Airline pricing is a good example of price discrimination. Airlines set different prices for first-class and excursion. Suppose the economics division of a major airline company estimates the demand and marginal revenue functions for first-class and excursion fares from Los Angeles to Beijing as:
First Class
Qa = 2100 - 0.5 Pa
MRa = 4200 - 4 Qa
Excursion
Qb = 8800 - 4 Pb
MRb =2200 - 0.5 Qb
where Q = number of passengers and P = ticket price
a. If the marginal cost of production is $200 per passenger, what fare and what number of passengers will maximize profit?
b. Would the airline make more profit by charging a single price? (If a single price is to be set, the demand equations from each market segment have to be combined)
First, lets re-write the demand equations, to be P=f(Q).
First class:
Pa = 4200 - 2Qa
MRa = 4200 - 4Qa
Excursion:
Pb = 2200 - .25*Qb
MRb = 2200 - .5*Qb
a) set MC = MR in each equation, then solve for Qa and Qb. I get Qa=1000, Qb=4000. Ergo, Pa=2200, Pb=1200.
b) Undoubtedly, the airline will make more profit by charging two prices instead of one. The two prices I calculated are the profit-maximizing prices in each market; so the firm cant do any better than that.
(Do you need to calculate the profit-maximizing price if the firm was forced to charge a single price??. It's a little tricky operation, but very do-able.)
To determine the fare and number of passengers that will maximize profit, we need to find the point where the marginal revenue equals the marginal cost.
a. Let's start with the first-class fares. The marginal cost of production is $200 per passenger, so we need to find the point at which the marginal revenue (MRa) equals $200.
MRa = 4200 - 4Qa
Set MRa = 200:
4200 - 4Qa = 200
-4Qa = 200 - 4200
-4Qa = -4000
Qa = -4000 / -4
Qa = 1000
Now that we have the number of passengers for first-class (Qa = 1000), we can substitute it back into the demand equation for first-class to find the fare (Pa) that maximizes profit.
Qa = 2100 - 0.5Pa
1000 = 2100 - 0.5Pa
0.5Pa = 2100 - 1000
0.5Pa = 1100
Pa = 1100 / 0.5
Pa = 2200
So, to maximize profit in the first-class segment, the fare should be $2,200 and there should be 1,000 passengers.

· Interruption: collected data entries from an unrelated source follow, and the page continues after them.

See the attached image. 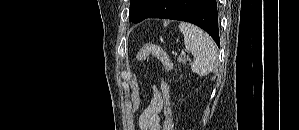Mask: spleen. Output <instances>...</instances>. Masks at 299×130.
<instances>
[{
  "label": "spleen",
  "instance_id": "spleen-1",
  "mask_svg": "<svg viewBox=\"0 0 299 130\" xmlns=\"http://www.w3.org/2000/svg\"><path fill=\"white\" fill-rule=\"evenodd\" d=\"M179 30L184 35V44L193 55L192 72L206 76L213 72L216 60V45L202 29L189 23L181 22Z\"/></svg>",
  "mask_w": 299,
  "mask_h": 130
}]
</instances>
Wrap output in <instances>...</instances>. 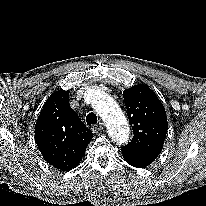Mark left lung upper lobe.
Wrapping results in <instances>:
<instances>
[{
  "mask_svg": "<svg viewBox=\"0 0 206 206\" xmlns=\"http://www.w3.org/2000/svg\"><path fill=\"white\" fill-rule=\"evenodd\" d=\"M123 97L134 134L131 142L124 147L159 154L168 130L163 104L144 84L124 90Z\"/></svg>",
  "mask_w": 206,
  "mask_h": 206,
  "instance_id": "obj_1",
  "label": "left lung upper lobe"
}]
</instances>
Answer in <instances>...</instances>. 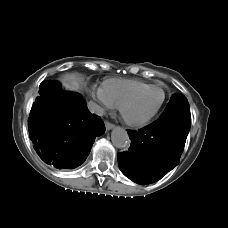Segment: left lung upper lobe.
<instances>
[{
  "label": "left lung upper lobe",
  "mask_w": 228,
  "mask_h": 228,
  "mask_svg": "<svg viewBox=\"0 0 228 228\" xmlns=\"http://www.w3.org/2000/svg\"><path fill=\"white\" fill-rule=\"evenodd\" d=\"M180 114H183V115H180ZM162 115L180 117L181 119H184L186 117L190 118L191 117L190 106L187 101V98L180 93L174 94L170 102L167 104Z\"/></svg>",
  "instance_id": "obj_1"
}]
</instances>
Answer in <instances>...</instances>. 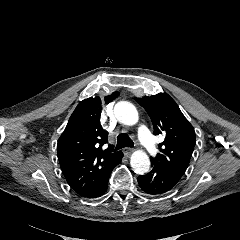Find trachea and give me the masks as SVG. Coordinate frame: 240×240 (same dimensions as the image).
<instances>
[{"label": "trachea", "mask_w": 240, "mask_h": 240, "mask_svg": "<svg viewBox=\"0 0 240 240\" xmlns=\"http://www.w3.org/2000/svg\"><path fill=\"white\" fill-rule=\"evenodd\" d=\"M133 141L125 133H120L117 137V145L115 150H119L124 147L133 146Z\"/></svg>", "instance_id": "trachea-1"}]
</instances>
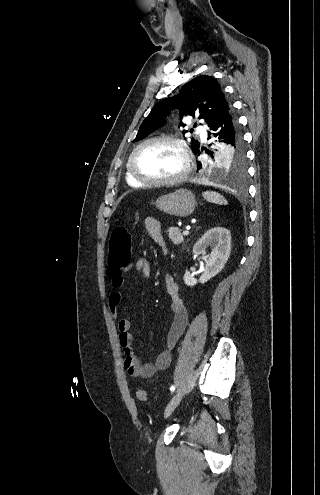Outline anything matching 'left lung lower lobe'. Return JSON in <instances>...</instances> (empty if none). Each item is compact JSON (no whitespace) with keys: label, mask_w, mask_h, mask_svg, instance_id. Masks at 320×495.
I'll return each instance as SVG.
<instances>
[{"label":"left lung lower lobe","mask_w":320,"mask_h":495,"mask_svg":"<svg viewBox=\"0 0 320 495\" xmlns=\"http://www.w3.org/2000/svg\"><path fill=\"white\" fill-rule=\"evenodd\" d=\"M237 119L232 112V109L221 114L214 123L210 126V131L208 132V139L215 137L217 144L225 143L226 141H231L234 139V135L237 130ZM200 155V152H196ZM199 168H201V163L199 162Z\"/></svg>","instance_id":"1"}]
</instances>
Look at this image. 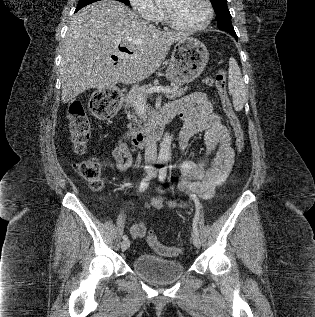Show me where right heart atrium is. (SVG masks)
Returning <instances> with one entry per match:
<instances>
[{
	"mask_svg": "<svg viewBox=\"0 0 315 317\" xmlns=\"http://www.w3.org/2000/svg\"><path fill=\"white\" fill-rule=\"evenodd\" d=\"M132 8L143 19L155 22L161 18V11L156 7L152 0H129Z\"/></svg>",
	"mask_w": 315,
	"mask_h": 317,
	"instance_id": "d8ad5b80",
	"label": "right heart atrium"
}]
</instances>
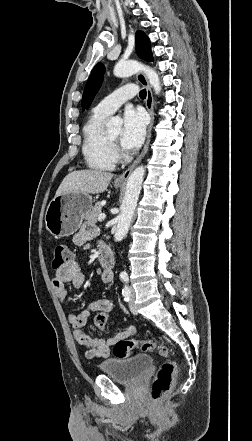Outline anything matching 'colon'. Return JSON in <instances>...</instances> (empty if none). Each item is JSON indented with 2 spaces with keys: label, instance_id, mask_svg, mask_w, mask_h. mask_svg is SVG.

Now, let's move on to the excursion fares. Following the same process, we need to find the fare (Pb) and number of passengers (Qb) that maximize profit.
MRb = 2200 - 0.5Qb
Set MRb = 200:
2200 - 0.5Qb = 200
-0.5Qb = 200 - 2200
-0.5Qb = -2000
Qb = -2000 / -0.5
Qb = 4000
Now that we have the number of passengers for the excursion segment (Qb = 4000), we can substitute it back into the demand equation for the excursion fares to find the fare (Pb) that maximizes profit.
Qb = 8800 - 4Pb
4000 = 8800 - 4Pb
4Pb = 8800 - 4000
4Pb = 4800
Pb = 4800 / 4
Pb = 1200
So, to maximize profit in the excursion segment, the fare should be $1,200 and there should be 4,000 passengers.
b. To determine if the airline would make more profit by charging a single price, we need to combine the demand equations from each market segment.
Total demand equation:
Q = Qa + Qb
Q = 1000 + 4000
Q = 5000
To determine the fare that maximizes profit with a single price, we need to find the fare (P) that maximizes profit.
Now that we have the total number of passengers (Q = 5000), we can substitute it back into the total demand equation to find the fare (P) that maximizes profit.
Q = 2100 - 0.5P + 8800 - 4P
5000 = 10900 - 4.5P
4.5P = 10900 - 5000
4.5P = 5900
P = 5900 / 4.5
P ≈ 1311.11
So, to maximize profit with a single price, the fare should be approximately $1,311.11 and there should be 5,000 passengers.
To determine if the airline would make more profit by charging a single price, compare the total profit with a single price to the combined profit from separate prices for each segment. Whichever is higher would result in more profit for the airline.